(MATERIAL SUPPLIED):

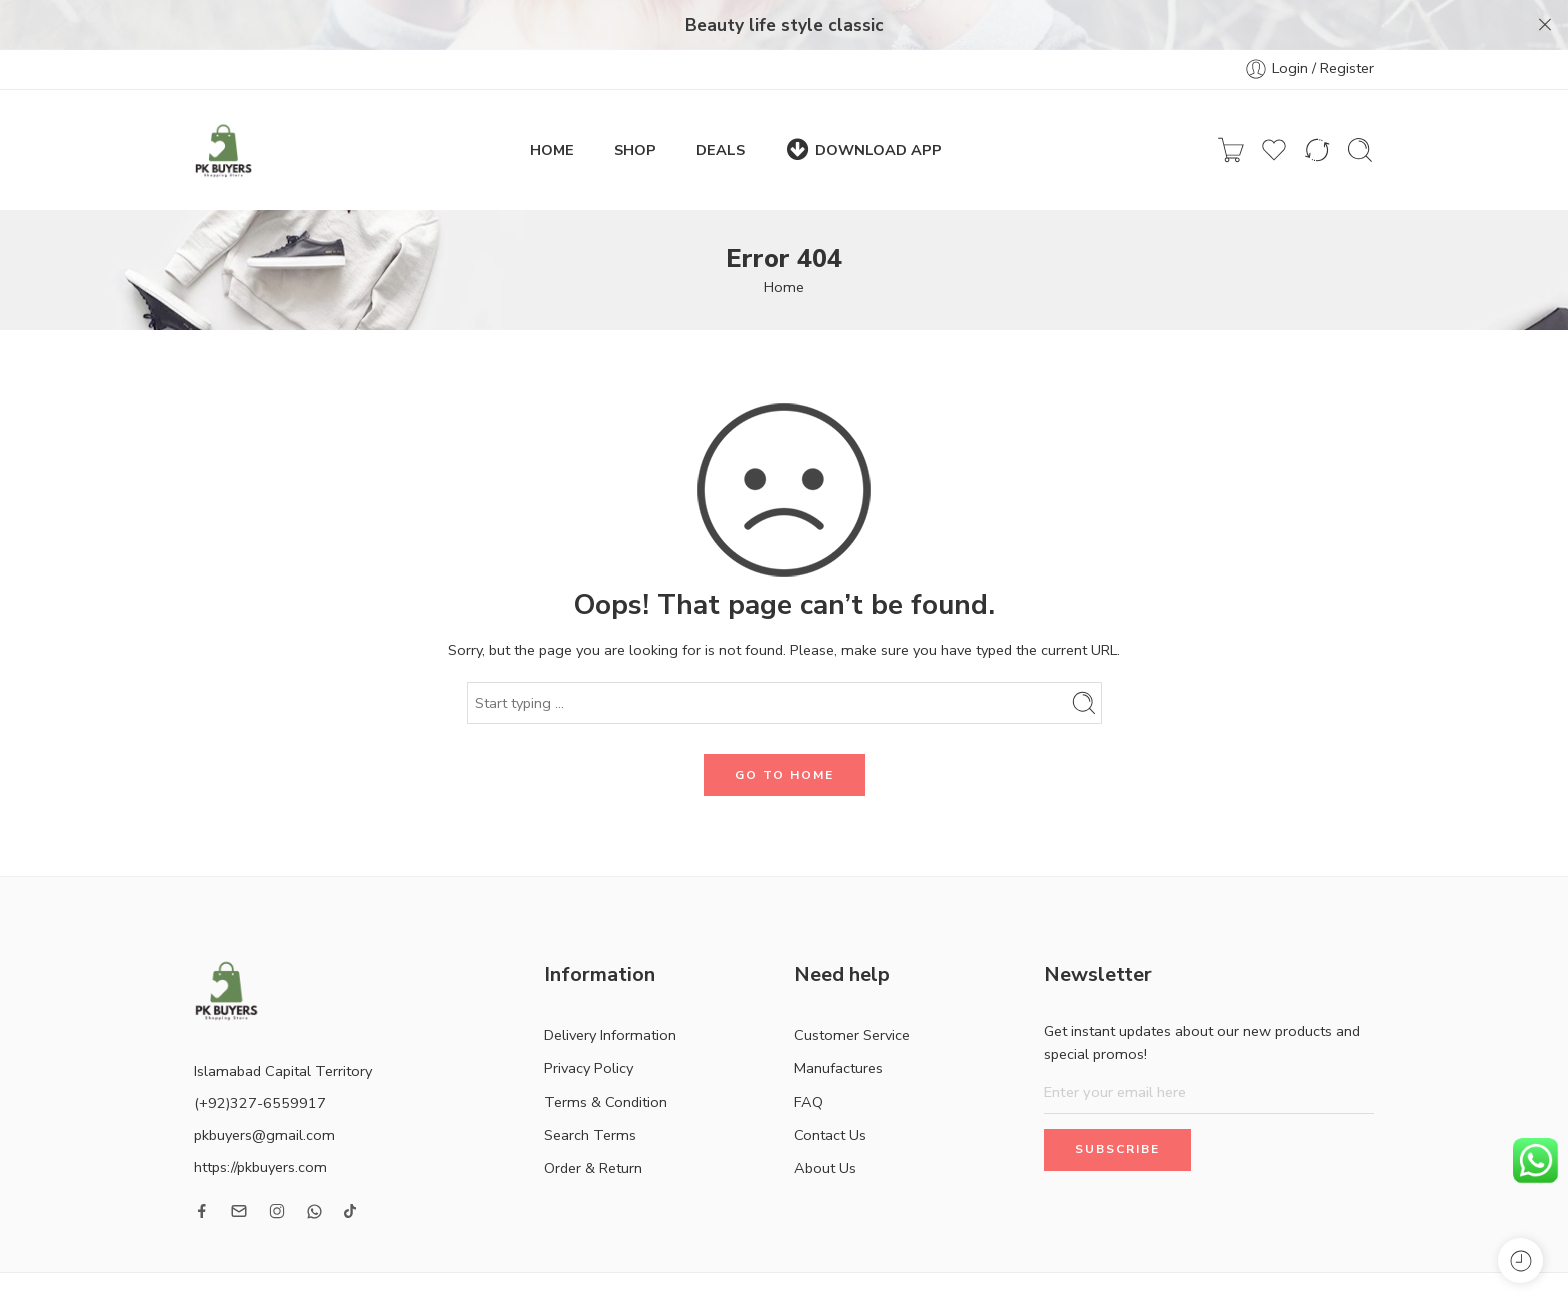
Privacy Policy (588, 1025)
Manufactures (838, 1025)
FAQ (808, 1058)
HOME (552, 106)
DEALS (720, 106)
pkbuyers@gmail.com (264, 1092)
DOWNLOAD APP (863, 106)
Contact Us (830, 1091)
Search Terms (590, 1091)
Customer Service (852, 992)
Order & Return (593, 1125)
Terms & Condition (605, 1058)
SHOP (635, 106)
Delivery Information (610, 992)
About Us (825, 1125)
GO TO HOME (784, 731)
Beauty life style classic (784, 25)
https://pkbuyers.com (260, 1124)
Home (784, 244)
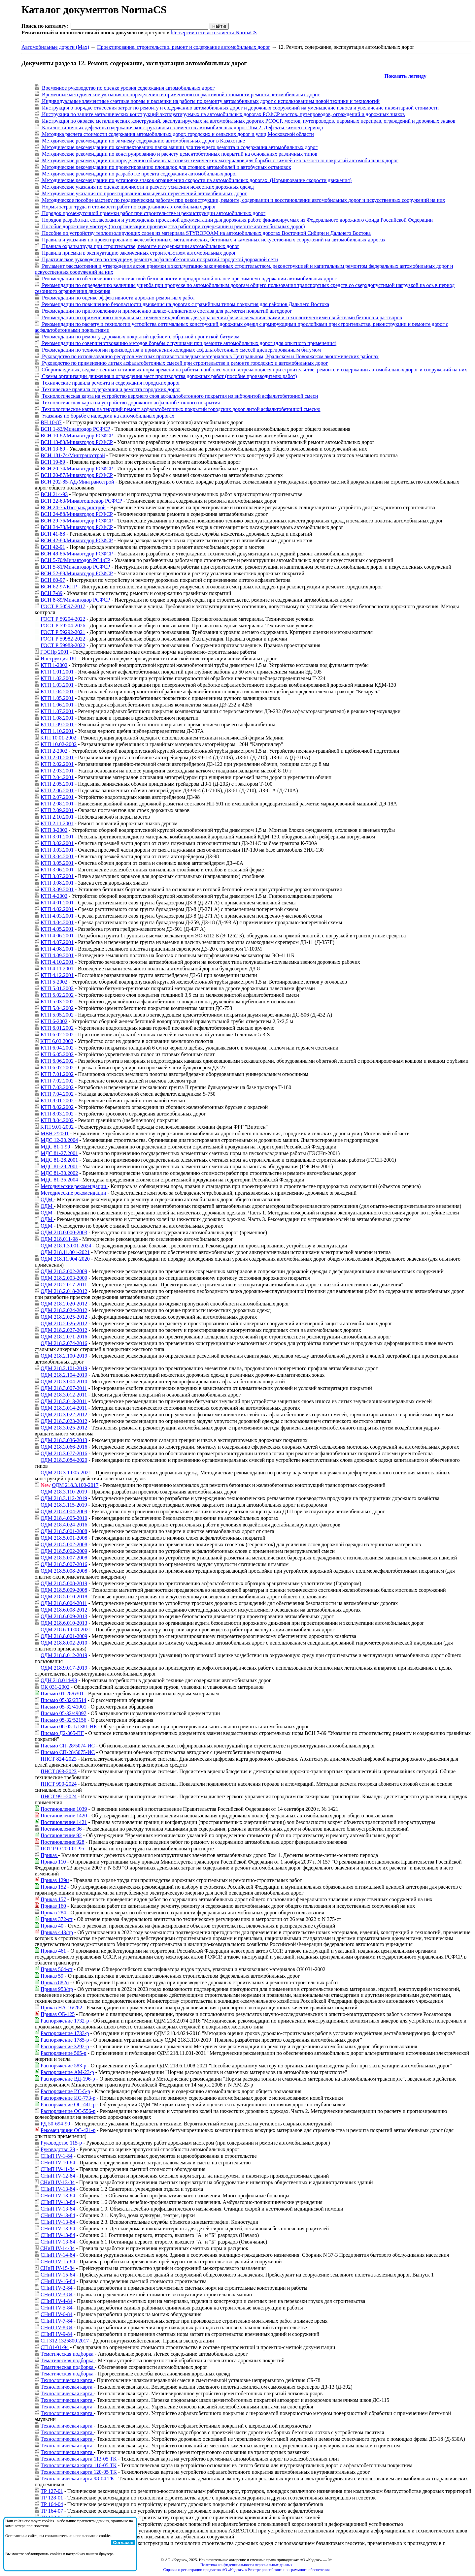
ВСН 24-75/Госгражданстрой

(PROBLEM DESCRIPTION): Every line from the line containing "Search Terms (590, 1091)" through the last line above is to be printed exactly. Pictures are not copied.

(EXPECTED ANSWER):
Search Terms (590, 1091)
Customer Service (852, 992)
Order & Return (593, 1125)
Terms & Condition (605, 1058)
SHOP (635, 106)
Delivery Information (610, 992)
About Us (825, 1125)
GO TO HOME (784, 731)
Beauty life style classic (784, 25)
https://pkbuyers.com (260, 1124)
Home (784, 244)
ВСН 24-75/Госгражданстрой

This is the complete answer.